=== Required action ===
Nothing outside the lines below from the one containing "Highlight <item>left kidney</item>." through the one containing "Show me left iliac artery." is to be printed; print those exactly, ends included, and drop the pictures.

Collected data entries:
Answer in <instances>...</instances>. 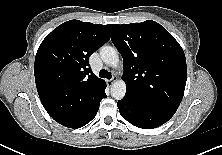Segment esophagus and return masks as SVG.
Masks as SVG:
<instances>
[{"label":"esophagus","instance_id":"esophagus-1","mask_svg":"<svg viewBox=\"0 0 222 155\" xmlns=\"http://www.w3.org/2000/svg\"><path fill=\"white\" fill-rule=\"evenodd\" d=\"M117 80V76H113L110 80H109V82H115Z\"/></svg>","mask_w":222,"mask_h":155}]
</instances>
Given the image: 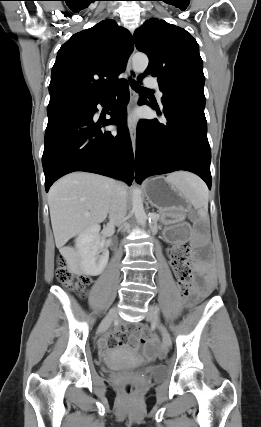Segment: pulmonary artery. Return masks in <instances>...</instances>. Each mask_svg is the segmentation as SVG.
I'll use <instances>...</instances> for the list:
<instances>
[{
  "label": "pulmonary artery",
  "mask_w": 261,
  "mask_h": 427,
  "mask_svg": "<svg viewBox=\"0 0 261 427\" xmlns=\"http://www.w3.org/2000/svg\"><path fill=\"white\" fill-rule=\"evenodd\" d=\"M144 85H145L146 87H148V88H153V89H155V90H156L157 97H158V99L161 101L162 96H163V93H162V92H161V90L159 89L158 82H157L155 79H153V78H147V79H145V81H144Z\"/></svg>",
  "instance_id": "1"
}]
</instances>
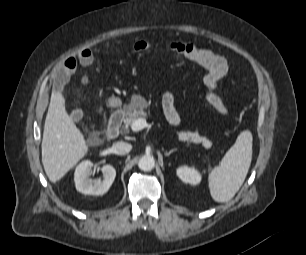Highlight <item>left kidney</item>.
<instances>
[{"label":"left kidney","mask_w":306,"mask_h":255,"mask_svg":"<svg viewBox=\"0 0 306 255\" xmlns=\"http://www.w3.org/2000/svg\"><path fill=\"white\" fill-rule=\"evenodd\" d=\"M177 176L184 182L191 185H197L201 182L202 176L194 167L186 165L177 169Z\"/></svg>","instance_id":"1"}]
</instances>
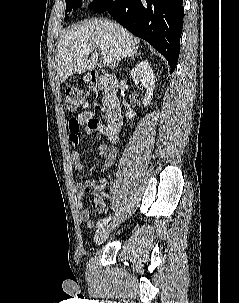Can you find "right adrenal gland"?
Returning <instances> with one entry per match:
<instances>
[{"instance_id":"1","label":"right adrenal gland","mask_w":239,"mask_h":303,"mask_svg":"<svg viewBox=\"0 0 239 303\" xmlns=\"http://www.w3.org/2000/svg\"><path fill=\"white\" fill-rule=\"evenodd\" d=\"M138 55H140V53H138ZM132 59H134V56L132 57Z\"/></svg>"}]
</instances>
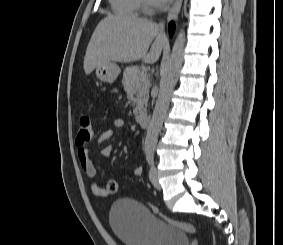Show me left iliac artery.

==

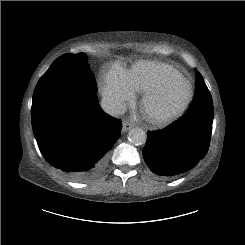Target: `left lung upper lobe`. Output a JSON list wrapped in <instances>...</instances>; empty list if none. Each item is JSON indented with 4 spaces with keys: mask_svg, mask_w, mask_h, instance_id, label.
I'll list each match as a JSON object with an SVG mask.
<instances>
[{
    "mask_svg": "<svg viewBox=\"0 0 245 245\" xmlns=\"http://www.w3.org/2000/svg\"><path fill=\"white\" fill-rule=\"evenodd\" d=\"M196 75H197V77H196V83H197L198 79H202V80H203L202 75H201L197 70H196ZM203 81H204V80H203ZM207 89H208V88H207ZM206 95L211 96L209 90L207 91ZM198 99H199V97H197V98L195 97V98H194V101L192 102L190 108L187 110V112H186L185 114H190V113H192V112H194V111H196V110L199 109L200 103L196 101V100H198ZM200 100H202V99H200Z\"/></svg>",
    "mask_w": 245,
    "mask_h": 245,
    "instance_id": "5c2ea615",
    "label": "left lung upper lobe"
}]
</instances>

=== Answer section ===
Highlight <item>left kidney</item>.
<instances>
[{"label":"left kidney","mask_w":306,"mask_h":255,"mask_svg":"<svg viewBox=\"0 0 306 255\" xmlns=\"http://www.w3.org/2000/svg\"><path fill=\"white\" fill-rule=\"evenodd\" d=\"M177 176L184 182L191 185H197L201 182L202 176L194 167L186 165L177 169Z\"/></svg>","instance_id":"1"}]
</instances>
Can you find "right adrenal gland"?
Returning <instances> with one entry per match:
<instances>
[{"instance_id":"1","label":"right adrenal gland","mask_w":239,"mask_h":303,"mask_svg":"<svg viewBox=\"0 0 239 303\" xmlns=\"http://www.w3.org/2000/svg\"><path fill=\"white\" fill-rule=\"evenodd\" d=\"M138 55H140V53H138ZM132 59H134V56L132 57Z\"/></svg>"}]
</instances>
Show me left iliac artery.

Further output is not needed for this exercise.